:: WHAT THIS TASK INVOLVES ::
In the records below, find the lines that include "Gold" and copy each.

*** RECORDS FOR THIS TASK Section Begins ***

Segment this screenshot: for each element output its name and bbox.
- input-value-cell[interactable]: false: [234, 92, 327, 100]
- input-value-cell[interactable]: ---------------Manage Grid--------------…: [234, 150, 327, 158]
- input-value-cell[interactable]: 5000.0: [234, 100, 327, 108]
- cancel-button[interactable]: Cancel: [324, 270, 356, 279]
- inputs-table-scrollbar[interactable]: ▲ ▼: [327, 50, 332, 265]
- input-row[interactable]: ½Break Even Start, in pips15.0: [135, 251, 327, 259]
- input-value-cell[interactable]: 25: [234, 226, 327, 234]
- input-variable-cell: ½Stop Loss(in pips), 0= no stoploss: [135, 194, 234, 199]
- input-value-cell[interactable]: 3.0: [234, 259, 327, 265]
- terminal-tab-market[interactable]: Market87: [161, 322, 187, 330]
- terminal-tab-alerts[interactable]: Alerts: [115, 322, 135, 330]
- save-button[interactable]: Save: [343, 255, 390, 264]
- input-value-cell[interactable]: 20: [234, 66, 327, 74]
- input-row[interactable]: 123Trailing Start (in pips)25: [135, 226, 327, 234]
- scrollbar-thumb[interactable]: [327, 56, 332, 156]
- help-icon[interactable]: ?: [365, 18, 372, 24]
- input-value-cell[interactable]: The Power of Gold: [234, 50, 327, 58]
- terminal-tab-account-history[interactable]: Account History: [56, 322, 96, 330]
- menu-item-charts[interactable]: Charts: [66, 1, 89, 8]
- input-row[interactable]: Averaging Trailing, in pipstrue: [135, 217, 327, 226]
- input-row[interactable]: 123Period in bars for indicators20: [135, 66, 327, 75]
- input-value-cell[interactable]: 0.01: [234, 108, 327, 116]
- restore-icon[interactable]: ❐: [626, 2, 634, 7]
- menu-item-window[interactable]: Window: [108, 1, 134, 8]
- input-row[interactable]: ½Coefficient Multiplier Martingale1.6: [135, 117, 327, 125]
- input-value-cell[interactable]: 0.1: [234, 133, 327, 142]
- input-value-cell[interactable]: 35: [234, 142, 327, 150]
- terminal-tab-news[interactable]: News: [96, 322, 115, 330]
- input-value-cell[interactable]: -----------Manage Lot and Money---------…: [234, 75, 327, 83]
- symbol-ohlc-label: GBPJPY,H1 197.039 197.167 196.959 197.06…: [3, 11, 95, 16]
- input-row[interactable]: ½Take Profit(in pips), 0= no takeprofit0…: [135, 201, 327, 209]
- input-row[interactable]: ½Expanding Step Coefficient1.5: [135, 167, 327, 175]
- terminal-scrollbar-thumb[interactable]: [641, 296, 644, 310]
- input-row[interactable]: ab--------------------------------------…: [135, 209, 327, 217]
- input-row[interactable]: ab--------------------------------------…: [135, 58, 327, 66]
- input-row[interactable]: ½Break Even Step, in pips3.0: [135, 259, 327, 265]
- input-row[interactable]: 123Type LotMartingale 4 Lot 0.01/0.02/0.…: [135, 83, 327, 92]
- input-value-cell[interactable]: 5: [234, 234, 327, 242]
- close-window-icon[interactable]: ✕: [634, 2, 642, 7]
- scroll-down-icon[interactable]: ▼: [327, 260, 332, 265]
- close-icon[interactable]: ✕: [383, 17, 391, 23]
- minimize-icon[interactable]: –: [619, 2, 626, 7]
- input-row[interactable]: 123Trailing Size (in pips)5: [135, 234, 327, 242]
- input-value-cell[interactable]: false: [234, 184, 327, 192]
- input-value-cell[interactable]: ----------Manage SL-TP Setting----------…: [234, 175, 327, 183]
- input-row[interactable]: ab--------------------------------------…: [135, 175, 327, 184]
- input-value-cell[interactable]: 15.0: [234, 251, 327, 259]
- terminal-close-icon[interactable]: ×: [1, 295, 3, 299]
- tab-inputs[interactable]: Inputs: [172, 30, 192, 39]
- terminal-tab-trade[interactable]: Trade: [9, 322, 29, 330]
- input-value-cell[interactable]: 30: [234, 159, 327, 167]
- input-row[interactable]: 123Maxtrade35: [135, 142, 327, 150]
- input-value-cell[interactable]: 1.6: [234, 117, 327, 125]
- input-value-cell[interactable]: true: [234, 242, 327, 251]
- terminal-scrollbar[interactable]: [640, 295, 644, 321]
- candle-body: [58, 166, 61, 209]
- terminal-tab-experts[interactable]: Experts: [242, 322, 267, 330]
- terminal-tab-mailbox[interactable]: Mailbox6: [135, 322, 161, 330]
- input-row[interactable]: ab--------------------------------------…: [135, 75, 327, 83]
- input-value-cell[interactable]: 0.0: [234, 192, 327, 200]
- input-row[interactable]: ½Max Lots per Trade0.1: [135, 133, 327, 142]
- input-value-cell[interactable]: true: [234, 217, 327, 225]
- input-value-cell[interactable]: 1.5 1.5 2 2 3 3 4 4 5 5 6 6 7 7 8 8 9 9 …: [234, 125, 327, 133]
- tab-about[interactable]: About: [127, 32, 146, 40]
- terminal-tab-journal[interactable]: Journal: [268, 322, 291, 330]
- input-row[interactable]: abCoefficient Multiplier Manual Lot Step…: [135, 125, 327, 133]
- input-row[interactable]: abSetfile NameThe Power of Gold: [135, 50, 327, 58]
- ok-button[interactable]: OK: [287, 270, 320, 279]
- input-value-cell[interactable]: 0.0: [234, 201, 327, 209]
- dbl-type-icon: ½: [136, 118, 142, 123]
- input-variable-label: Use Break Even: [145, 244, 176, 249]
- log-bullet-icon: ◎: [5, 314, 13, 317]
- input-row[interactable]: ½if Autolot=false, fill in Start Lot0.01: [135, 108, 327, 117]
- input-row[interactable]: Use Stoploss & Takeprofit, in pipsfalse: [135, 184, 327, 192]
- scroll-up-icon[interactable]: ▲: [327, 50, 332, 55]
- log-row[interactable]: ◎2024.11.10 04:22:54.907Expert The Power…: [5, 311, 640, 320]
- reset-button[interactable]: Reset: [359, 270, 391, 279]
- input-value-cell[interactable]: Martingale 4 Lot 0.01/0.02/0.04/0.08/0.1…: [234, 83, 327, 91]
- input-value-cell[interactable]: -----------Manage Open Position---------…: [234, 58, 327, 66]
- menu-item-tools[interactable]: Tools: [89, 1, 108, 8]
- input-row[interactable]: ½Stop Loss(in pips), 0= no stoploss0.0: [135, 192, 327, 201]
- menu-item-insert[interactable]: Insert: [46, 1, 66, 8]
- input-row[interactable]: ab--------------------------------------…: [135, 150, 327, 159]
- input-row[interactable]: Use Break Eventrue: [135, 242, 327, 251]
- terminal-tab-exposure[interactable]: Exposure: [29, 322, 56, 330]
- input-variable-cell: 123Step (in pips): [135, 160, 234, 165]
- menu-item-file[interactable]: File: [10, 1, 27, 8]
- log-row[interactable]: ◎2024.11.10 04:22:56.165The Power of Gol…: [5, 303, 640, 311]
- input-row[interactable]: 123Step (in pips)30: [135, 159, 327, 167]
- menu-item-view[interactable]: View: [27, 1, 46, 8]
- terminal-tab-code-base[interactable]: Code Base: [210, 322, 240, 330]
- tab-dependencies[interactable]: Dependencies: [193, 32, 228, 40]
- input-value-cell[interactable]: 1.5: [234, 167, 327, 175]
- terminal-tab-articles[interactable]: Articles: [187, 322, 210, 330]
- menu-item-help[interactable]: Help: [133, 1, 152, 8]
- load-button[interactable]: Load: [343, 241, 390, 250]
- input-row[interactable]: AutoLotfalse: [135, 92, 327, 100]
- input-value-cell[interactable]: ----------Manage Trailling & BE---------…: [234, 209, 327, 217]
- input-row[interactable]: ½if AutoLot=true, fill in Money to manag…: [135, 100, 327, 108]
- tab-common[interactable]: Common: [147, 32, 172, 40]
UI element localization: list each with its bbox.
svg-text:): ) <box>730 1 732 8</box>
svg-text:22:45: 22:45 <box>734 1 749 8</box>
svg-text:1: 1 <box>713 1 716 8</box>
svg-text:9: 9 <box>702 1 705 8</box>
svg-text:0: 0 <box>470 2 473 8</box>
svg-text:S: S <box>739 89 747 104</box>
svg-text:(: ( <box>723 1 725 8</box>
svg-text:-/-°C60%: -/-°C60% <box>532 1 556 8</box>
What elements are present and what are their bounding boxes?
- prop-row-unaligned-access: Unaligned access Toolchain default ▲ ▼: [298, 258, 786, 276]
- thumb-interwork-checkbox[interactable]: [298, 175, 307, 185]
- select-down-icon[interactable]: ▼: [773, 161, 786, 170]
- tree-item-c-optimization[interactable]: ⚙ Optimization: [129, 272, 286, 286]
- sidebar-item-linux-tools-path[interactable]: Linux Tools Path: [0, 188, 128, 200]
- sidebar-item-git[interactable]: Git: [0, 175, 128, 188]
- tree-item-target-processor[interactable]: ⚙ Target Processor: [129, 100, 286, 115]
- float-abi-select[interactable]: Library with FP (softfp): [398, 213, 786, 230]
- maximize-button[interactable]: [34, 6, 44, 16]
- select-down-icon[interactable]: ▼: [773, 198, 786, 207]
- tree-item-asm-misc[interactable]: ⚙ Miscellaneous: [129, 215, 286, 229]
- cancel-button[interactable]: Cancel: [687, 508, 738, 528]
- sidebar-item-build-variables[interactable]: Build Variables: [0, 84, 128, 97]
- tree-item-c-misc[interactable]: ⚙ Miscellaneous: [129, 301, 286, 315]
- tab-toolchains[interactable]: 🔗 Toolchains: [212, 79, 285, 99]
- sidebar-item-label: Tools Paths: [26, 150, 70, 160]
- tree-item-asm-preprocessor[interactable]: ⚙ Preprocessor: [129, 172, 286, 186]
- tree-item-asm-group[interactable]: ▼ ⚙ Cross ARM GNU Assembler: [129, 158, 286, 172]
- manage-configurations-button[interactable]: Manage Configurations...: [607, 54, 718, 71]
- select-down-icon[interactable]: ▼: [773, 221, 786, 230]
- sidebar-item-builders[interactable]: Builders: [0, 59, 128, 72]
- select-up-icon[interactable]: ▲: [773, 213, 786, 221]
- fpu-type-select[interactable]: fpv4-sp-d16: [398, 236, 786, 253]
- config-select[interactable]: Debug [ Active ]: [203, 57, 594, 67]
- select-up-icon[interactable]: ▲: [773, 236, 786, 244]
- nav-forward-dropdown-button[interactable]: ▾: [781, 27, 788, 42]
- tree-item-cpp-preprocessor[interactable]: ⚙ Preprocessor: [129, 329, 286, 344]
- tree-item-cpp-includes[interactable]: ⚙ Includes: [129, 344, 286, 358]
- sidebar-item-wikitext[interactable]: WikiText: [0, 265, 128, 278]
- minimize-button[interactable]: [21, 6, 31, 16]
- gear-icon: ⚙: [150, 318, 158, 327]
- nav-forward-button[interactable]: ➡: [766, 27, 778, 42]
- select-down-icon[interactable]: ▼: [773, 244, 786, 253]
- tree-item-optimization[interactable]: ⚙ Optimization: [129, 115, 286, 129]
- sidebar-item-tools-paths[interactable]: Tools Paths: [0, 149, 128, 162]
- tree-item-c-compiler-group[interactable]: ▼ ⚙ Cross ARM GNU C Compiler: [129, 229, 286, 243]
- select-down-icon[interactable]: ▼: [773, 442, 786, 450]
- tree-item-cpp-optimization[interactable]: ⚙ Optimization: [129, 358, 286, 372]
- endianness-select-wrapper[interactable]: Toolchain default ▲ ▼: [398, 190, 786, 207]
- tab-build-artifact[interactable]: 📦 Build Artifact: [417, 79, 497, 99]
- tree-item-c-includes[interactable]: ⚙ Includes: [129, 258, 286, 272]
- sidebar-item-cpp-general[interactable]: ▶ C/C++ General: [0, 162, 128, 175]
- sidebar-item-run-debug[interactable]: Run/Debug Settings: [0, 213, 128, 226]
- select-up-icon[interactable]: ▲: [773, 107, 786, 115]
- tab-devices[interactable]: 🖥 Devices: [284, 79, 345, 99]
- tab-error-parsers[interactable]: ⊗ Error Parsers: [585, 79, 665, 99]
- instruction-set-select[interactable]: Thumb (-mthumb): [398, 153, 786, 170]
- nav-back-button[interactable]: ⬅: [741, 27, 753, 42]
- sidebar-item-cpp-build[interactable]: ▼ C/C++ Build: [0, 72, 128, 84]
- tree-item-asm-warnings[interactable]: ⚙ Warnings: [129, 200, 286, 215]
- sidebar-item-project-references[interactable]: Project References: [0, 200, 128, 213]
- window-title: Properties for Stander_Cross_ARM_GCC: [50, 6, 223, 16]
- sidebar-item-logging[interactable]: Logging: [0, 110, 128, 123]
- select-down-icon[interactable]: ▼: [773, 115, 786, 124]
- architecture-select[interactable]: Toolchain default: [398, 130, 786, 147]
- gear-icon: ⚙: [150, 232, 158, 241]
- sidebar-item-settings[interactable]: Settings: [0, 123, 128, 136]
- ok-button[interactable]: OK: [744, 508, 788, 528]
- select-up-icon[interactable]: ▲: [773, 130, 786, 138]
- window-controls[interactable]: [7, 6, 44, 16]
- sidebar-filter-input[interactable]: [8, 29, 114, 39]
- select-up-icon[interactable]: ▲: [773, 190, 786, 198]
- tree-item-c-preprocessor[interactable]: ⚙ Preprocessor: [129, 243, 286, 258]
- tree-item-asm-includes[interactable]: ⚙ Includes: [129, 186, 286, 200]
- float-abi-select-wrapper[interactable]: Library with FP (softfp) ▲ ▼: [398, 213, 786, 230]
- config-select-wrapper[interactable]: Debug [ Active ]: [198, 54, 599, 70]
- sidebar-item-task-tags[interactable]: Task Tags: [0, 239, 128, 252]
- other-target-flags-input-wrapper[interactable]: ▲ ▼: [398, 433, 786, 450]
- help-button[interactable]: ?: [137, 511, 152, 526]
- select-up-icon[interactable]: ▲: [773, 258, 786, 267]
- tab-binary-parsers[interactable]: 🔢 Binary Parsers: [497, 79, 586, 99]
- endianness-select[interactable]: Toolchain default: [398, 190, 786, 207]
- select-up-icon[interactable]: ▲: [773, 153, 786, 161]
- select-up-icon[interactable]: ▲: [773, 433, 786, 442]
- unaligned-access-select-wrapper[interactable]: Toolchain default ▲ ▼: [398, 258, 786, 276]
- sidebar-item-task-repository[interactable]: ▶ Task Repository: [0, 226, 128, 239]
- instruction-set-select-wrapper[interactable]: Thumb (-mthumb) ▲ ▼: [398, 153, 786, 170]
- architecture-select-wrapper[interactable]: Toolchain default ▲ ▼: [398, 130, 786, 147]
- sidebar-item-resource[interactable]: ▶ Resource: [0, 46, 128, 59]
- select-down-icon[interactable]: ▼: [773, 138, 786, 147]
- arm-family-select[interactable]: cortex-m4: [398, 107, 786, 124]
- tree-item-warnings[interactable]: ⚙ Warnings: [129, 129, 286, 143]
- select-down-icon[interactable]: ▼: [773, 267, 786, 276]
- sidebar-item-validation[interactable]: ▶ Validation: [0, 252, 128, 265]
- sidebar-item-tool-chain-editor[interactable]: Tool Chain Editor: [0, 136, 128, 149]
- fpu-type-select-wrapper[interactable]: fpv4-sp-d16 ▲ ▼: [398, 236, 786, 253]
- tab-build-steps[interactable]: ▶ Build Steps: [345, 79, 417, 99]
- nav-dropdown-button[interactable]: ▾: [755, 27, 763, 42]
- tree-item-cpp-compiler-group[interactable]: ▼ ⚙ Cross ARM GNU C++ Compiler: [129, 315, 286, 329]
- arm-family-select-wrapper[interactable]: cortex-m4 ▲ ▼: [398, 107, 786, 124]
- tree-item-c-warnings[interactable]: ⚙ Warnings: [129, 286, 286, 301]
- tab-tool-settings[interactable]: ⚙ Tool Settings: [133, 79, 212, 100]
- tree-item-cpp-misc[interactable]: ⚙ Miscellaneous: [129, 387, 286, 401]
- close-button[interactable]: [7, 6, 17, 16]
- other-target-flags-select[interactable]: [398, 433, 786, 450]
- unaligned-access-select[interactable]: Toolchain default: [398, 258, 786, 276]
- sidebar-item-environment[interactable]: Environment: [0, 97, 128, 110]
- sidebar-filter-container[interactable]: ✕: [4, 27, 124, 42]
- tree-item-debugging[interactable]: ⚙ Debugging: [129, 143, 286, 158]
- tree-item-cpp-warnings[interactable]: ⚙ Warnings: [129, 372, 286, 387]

*** RECORDS FOR THIS TASK Section Ends ***

:: EXERCISE OUTPUT ::
- input-value-cell[interactable]: The Power of Gold: [234, 50, 327, 58]
- input-row[interactable]: abSetfile NameThe Power of Gold: [135, 50, 327, 58]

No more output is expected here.